DIRECTIONS FOR THIS TASK
Go through the material below and copy each line where the word "what" appears.

........

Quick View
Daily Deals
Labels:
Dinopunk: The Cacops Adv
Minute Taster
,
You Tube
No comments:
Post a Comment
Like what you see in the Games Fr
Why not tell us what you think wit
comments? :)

........

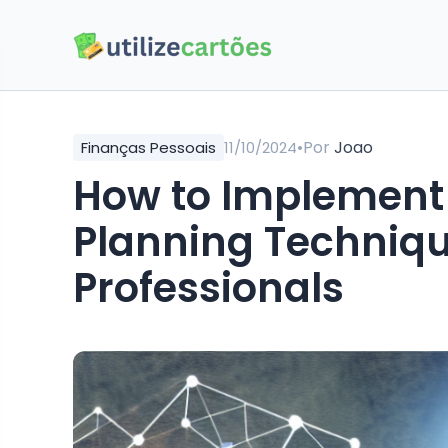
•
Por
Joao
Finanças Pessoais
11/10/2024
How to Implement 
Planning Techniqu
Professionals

........

TASK OUTPUT
Like what you see in the Games Fr
Why not tell us what you think wit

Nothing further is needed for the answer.